**The data**
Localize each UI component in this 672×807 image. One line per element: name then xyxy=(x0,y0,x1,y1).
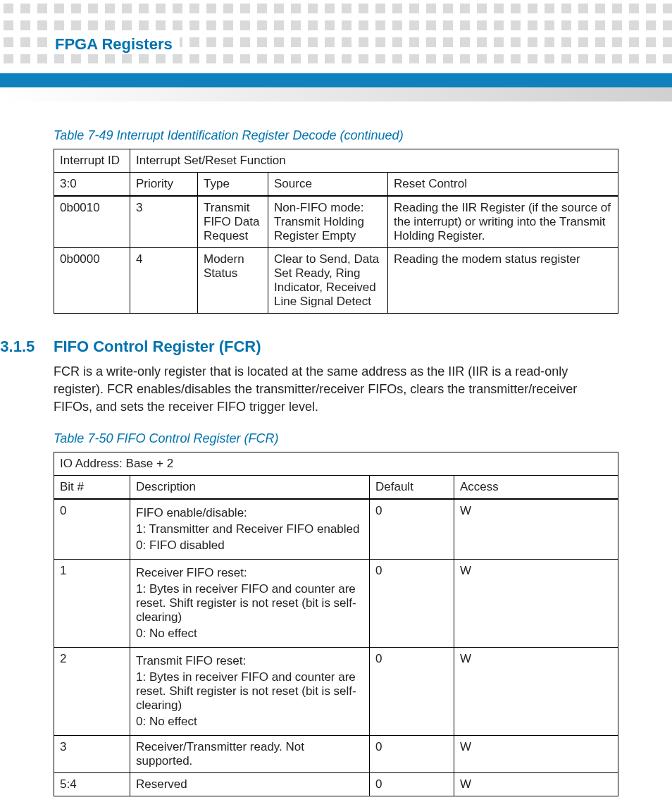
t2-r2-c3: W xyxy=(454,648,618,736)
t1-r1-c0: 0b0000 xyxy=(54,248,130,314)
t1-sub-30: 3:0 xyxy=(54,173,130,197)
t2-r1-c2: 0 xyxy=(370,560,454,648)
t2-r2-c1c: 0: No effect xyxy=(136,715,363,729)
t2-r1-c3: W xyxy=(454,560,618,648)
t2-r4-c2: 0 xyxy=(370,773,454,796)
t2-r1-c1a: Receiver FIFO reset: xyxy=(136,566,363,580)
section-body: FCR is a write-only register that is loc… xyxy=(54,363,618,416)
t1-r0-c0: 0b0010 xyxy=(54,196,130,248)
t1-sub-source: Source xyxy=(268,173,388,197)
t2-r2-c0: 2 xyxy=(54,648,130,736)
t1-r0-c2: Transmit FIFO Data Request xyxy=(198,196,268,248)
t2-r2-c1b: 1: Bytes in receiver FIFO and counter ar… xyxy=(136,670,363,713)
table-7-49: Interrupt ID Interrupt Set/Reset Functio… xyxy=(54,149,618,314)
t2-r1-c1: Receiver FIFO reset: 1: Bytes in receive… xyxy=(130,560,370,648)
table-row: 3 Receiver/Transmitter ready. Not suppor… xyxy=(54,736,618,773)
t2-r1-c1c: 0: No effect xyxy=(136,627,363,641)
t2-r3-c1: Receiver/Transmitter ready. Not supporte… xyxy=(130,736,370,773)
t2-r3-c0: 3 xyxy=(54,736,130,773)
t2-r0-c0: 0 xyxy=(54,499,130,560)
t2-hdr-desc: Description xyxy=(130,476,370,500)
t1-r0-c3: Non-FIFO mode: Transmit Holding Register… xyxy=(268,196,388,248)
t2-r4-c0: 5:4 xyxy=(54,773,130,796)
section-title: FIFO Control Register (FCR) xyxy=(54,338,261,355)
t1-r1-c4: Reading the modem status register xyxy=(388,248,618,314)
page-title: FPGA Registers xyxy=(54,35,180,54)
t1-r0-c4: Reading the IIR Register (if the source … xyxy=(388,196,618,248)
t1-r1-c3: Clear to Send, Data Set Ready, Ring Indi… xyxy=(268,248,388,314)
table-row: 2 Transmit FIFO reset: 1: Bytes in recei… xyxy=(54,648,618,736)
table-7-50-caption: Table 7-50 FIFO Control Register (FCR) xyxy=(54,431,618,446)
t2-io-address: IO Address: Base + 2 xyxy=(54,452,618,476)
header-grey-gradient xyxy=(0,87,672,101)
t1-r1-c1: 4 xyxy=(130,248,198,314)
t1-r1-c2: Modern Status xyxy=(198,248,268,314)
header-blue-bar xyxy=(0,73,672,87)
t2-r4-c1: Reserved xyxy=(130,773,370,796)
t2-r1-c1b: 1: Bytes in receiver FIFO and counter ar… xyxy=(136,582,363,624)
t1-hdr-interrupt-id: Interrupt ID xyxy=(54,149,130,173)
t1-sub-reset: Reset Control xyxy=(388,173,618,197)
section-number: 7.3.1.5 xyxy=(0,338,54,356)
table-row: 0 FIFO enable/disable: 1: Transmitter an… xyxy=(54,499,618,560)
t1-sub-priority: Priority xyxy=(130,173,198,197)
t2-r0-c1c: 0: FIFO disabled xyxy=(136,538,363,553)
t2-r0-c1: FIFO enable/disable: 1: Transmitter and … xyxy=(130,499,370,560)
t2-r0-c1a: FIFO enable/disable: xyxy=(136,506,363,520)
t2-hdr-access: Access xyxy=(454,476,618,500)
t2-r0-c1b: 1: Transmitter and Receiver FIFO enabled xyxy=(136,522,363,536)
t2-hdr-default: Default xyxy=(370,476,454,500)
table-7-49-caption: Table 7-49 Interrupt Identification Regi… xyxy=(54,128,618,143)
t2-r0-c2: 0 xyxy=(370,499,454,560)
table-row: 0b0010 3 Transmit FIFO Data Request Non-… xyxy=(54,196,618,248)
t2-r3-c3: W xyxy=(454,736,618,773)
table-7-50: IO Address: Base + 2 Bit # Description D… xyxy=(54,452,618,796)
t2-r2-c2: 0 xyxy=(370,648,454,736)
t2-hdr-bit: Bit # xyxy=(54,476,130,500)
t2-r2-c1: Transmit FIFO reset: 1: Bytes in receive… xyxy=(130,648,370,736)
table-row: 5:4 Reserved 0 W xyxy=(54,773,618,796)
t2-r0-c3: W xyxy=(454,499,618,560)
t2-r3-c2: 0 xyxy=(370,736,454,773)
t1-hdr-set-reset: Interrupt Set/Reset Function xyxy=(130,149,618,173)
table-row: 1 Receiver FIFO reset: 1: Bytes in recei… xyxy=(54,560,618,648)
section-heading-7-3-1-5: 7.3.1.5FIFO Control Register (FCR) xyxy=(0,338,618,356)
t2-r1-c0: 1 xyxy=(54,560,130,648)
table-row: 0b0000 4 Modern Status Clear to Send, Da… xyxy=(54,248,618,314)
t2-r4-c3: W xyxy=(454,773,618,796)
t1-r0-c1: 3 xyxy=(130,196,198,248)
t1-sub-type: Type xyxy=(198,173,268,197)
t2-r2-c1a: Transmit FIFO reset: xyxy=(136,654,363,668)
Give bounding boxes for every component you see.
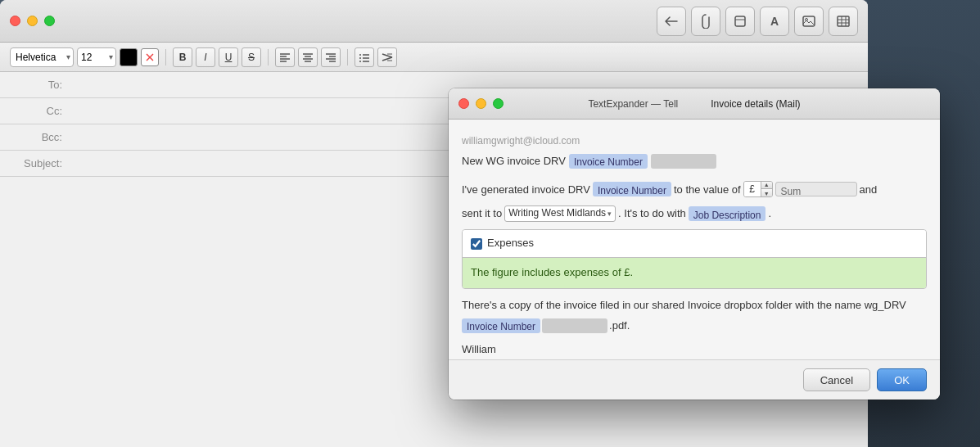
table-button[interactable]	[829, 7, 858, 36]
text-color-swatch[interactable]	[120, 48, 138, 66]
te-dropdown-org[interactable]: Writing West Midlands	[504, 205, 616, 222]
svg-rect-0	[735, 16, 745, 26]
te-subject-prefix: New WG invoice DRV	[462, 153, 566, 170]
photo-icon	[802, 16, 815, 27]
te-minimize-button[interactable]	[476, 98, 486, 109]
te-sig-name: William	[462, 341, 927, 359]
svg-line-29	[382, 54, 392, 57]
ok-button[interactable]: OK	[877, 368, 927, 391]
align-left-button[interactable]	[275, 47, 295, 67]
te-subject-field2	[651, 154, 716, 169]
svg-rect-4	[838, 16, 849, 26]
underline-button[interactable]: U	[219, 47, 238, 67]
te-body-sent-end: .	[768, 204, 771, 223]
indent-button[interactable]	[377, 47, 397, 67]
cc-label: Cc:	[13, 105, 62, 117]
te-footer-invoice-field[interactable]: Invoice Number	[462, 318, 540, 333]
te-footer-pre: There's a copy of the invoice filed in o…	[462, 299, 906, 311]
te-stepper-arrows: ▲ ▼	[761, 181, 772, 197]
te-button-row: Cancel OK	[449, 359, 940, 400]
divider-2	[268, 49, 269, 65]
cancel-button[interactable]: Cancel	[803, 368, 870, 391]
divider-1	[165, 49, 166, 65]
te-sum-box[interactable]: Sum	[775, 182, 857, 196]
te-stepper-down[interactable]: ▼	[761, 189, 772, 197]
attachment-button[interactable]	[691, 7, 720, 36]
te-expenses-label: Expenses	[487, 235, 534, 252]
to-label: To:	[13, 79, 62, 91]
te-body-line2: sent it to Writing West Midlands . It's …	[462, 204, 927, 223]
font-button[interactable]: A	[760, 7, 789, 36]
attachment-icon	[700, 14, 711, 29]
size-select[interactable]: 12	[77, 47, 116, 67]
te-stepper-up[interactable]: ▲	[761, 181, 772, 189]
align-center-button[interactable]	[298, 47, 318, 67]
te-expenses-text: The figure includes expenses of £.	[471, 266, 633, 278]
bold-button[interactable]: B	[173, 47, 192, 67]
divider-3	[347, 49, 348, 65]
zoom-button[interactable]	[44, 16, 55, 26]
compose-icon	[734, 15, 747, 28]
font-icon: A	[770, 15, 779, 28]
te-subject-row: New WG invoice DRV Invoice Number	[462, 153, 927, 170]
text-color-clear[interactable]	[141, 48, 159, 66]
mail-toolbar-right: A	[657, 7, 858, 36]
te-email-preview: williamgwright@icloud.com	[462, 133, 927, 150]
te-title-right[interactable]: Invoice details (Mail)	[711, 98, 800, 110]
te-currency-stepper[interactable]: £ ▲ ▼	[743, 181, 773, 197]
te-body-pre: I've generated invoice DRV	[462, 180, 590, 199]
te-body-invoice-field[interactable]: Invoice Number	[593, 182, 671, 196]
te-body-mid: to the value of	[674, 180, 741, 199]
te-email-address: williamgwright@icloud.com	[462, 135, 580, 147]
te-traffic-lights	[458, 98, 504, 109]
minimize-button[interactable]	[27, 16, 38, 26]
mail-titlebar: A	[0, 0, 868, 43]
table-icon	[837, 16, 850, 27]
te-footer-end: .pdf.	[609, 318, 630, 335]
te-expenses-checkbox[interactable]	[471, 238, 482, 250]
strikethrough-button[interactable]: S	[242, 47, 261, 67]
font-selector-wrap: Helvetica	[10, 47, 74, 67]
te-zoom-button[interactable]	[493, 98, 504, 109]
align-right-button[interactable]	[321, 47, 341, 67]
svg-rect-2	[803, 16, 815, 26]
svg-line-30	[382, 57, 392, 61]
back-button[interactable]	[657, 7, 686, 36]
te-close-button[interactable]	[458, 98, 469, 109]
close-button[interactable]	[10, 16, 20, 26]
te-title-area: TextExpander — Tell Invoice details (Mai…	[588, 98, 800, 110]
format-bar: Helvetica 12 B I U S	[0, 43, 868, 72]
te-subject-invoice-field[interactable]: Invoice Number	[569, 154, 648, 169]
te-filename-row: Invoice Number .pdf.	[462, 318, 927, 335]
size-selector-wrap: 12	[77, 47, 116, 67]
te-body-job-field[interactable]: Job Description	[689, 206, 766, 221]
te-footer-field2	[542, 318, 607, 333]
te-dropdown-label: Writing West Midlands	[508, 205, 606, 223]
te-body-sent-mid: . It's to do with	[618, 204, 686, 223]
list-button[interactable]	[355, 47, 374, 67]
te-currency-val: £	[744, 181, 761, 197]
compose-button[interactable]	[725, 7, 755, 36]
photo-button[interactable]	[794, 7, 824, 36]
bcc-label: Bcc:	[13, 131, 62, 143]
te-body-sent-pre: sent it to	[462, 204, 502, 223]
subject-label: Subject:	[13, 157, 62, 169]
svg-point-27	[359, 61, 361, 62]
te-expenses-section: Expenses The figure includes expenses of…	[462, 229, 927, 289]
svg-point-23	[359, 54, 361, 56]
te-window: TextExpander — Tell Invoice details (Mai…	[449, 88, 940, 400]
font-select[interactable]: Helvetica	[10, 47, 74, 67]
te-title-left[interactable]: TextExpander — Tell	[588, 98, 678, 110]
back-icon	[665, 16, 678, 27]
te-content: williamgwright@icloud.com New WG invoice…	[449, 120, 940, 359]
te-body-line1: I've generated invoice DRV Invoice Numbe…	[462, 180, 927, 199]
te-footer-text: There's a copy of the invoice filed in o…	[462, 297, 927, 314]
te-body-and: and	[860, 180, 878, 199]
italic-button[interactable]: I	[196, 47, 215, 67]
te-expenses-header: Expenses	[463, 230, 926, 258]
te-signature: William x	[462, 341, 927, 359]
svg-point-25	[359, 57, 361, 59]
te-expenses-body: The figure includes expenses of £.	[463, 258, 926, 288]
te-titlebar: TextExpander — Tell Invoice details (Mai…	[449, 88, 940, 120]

...

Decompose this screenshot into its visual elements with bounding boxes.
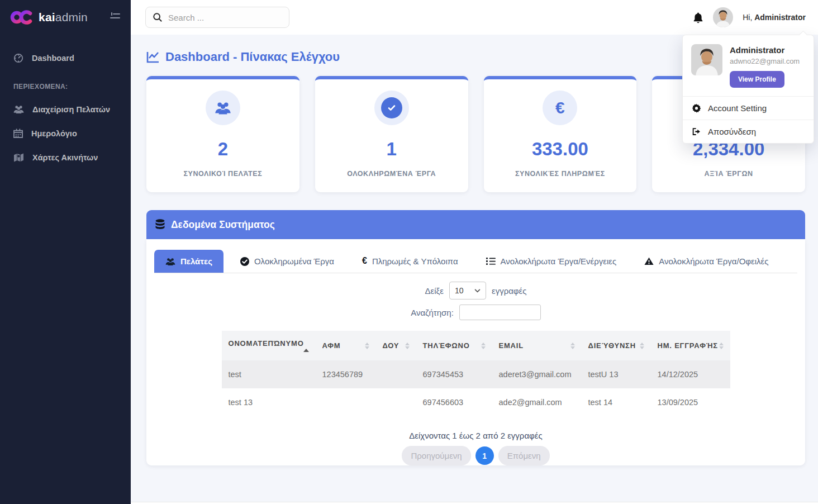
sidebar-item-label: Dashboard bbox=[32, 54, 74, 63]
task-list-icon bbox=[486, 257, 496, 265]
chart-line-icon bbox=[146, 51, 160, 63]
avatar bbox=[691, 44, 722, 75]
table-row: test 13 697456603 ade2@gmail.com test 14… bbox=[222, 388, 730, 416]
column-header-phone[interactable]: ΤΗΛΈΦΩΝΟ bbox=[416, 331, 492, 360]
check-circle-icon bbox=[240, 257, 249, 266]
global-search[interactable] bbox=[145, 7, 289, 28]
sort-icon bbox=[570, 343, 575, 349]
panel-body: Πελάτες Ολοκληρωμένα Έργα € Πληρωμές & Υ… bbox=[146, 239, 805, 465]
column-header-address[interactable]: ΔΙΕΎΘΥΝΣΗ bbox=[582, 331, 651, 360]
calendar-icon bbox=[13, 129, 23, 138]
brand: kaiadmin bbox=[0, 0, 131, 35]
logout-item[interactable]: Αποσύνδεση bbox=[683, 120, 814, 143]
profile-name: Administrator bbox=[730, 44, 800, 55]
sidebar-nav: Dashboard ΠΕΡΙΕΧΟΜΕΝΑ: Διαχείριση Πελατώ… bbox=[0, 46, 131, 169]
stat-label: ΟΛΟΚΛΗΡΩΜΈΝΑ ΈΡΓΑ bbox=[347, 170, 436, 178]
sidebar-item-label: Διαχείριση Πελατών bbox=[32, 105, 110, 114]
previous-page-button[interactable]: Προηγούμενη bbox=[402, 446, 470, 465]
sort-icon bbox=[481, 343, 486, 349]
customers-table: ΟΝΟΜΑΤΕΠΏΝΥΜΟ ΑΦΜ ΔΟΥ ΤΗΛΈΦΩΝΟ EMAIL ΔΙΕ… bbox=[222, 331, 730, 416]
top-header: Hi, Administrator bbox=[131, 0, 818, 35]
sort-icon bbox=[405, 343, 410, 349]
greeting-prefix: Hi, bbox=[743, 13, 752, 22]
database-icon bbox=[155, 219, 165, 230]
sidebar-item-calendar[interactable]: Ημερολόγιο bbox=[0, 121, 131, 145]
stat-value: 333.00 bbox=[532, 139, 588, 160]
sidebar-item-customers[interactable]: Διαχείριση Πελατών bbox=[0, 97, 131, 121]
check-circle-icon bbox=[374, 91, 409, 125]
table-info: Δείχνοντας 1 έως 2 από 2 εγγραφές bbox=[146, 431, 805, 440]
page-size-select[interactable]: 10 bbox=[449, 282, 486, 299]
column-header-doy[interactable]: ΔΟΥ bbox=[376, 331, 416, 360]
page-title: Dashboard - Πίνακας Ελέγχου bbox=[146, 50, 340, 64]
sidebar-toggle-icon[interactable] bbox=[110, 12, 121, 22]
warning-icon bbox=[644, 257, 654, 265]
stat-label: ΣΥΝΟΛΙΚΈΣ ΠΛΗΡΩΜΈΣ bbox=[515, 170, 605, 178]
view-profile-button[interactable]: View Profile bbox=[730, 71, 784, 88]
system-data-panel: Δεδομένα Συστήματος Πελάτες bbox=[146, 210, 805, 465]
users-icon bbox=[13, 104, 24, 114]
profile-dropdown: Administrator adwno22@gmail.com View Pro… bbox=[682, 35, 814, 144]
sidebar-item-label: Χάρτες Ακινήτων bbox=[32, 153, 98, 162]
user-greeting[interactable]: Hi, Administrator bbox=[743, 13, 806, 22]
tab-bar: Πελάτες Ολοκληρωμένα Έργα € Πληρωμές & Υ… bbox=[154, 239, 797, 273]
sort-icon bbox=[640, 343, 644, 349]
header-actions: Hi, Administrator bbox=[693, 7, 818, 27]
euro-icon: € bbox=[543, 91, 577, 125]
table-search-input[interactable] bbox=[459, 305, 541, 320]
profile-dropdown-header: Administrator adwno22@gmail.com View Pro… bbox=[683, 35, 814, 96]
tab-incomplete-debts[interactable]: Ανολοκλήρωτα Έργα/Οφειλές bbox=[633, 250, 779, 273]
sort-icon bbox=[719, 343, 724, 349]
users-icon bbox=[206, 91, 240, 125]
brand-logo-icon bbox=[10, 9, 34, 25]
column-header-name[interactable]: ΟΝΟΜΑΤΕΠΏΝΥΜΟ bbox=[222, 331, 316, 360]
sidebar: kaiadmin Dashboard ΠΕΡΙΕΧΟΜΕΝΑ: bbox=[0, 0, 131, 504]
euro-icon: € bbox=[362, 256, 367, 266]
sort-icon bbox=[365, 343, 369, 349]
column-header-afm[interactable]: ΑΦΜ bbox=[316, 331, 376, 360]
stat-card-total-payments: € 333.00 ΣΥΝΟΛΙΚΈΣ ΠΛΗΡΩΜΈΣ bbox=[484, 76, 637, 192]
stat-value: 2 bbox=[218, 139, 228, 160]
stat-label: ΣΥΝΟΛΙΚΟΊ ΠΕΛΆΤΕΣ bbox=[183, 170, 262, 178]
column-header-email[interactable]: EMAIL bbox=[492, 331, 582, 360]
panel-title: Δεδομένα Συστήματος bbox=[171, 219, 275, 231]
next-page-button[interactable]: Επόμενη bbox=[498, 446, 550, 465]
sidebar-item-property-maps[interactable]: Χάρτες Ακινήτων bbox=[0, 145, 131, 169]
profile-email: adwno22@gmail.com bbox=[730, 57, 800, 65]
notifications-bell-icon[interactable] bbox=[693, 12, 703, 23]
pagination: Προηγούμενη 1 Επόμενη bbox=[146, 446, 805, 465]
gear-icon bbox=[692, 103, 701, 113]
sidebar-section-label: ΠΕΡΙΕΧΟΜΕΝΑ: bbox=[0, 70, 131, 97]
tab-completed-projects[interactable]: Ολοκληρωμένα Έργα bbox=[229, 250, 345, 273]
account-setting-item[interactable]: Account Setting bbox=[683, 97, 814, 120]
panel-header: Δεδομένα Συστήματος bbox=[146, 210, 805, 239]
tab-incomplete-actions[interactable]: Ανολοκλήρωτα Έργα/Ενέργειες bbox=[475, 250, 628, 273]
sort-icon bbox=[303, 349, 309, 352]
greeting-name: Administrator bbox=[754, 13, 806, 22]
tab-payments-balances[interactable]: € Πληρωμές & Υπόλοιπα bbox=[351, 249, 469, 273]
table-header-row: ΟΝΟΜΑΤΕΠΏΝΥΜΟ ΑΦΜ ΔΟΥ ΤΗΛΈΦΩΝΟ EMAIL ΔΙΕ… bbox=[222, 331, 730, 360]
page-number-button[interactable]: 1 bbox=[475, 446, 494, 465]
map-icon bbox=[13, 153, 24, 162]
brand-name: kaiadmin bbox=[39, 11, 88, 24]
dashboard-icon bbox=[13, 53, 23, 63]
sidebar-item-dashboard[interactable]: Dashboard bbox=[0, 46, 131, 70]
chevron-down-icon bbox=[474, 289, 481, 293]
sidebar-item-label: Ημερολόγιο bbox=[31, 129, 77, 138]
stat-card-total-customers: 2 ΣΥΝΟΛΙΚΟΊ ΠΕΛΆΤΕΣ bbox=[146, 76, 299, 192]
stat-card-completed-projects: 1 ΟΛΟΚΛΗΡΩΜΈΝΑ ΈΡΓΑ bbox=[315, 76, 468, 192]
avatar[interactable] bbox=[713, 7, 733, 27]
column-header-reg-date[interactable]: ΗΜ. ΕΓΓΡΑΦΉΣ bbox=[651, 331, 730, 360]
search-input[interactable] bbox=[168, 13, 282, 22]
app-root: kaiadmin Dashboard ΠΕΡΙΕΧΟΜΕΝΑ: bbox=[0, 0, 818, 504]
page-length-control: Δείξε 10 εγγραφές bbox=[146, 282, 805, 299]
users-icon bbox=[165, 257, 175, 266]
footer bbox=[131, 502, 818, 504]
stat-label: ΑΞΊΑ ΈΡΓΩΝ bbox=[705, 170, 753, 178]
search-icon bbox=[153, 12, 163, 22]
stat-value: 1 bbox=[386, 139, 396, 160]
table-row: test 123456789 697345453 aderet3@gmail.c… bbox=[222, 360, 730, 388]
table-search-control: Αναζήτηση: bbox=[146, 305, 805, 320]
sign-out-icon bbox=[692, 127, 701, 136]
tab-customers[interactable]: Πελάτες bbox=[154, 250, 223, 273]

**Task instructions**
The required answer is each line of the entries containing the string "filed".

**Problem solution**
te-footer-pre: There's a copy of the invoice filed in o…	[462, 299, 906, 311]
te-footer-text: There's a copy of the invoice filed in o…	[462, 297, 927, 314]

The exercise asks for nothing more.